(Transcribed page contents)
=== Section Start ===

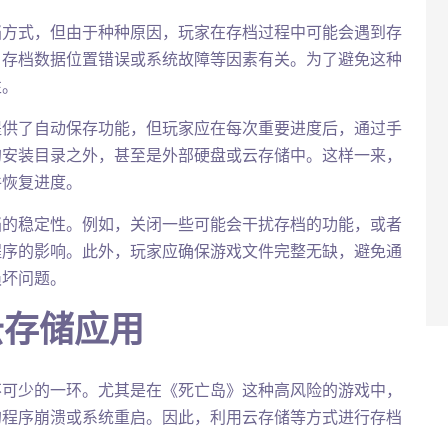
档方式，但由于种种原因，玩家在存档过程中可能会遇到存
、存档数据位置错误或系统故障等因素有关。为了避免这种
性。
提供了自动保存功能，但玩家应在每次重要进度后，通过手
的安装目录之外，甚至是外部硬盘或云存储中。这样一来，
件恢复进度。
档的稳定性。例如，关闭一些可能会干扰存档的功能，或者
程序的影响。此外，玩家应确保游戏文件完整无缺，避免通
损坏问题。
云存储应用
不可少的一环。尤其是在《死亡岛》这种高风险的游戏中，
的程序崩溃或系统重启。因此，利用云存储等方式进行存档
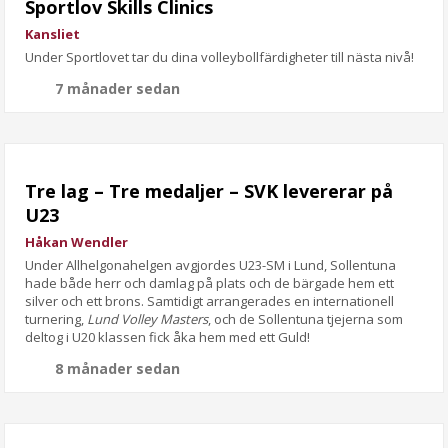
Sportlov Skills Clinics
Kansliet
Under Sportlovet tar du dina volleybollfärdigheter till nästa nivå!
7 månader sedan
Tre lag – Tre medaljer – SVK levererar på
U23
Håkan Wendler
Under Allhelgonahelgen avgjordes U23-SM i Lund, Sollentuna
hade både herr och damlag på plats och de bärgade hem ett
silver och ett brons. Samtidigt arrangerades en internationell
turnering,
Lund Volley Masters
, och de Sollentuna tjejerna som
deltog i U20 klassen fick åka hem med ett Guld!
8 månader sedan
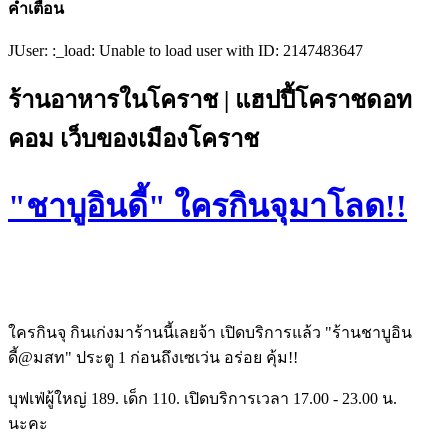
คำเตือน
JUser: :_load: Unable to load user with ID: 2147483647
ร้านอาหารในโคราช | แฮปปี้โคราชดอท
คอม เว็บของเมืองโคราช
"ชาบูอินดี้" ใครกินจุมาโลด!!
ใครกินจุ กินเก่งมาร้านนี้เลยจ้า เปิดบริการแล้ว "ร้านชาบูอิน
ดี้@มสท" ประตู 1 ก่อนถึงเซเว่น อร่อย คุ้ม!!
บุฟเฟ่ผู้ใหญ่ 189. เด็ก 110. เปิดบริการเวลา 17.00 - 23.00 น.
นะคะ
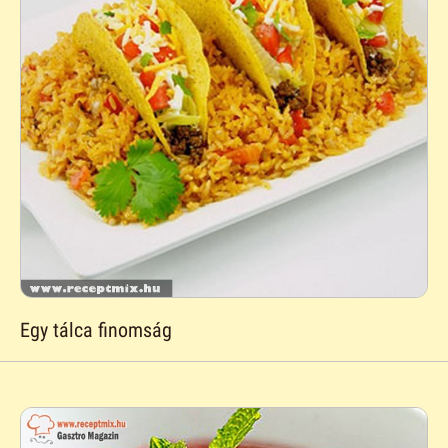
Egy tálca finomság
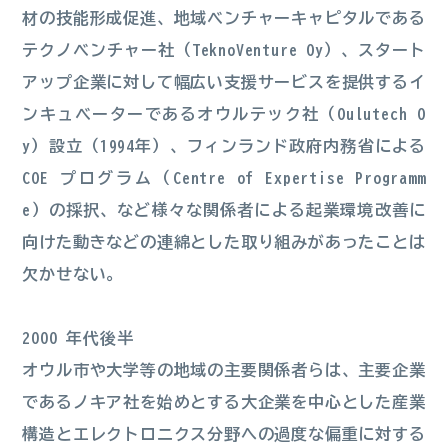
材の技能形成促進、地域ベンチャーキャピタルである
テクノベンチャー社（TeknoVenture Oy）、スタート
アップ企業に対して幅広い支援サービスを提供するイ
ンキュベーターであるオウルテック社（Oulutech O
y）設立（1994年）、フィンランド政府内務省による
COE プログラム（Centre of Expertise Programm
e）の採択、など様々な関係者による起業環境改善に
向けた動きなどの連綿とした取り組みがあったことは
欠かせない。
2000 年代後半
オウル市や大学等の地域の主要関係者らは、主要企業
であるノキア社を始めとする大企業を中心とした産業
構造とエレクトロニクス分野への過度な偏重に対する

=== Section End ===

EXERCISE AIM >> In the records, find every line that has the string "Lund" and copy it.

EXERCISE RESPONSE >>
Under Allhelgonahelgen avgjordes U23-SM i Lund, Sollentuna
Lund Volley Masters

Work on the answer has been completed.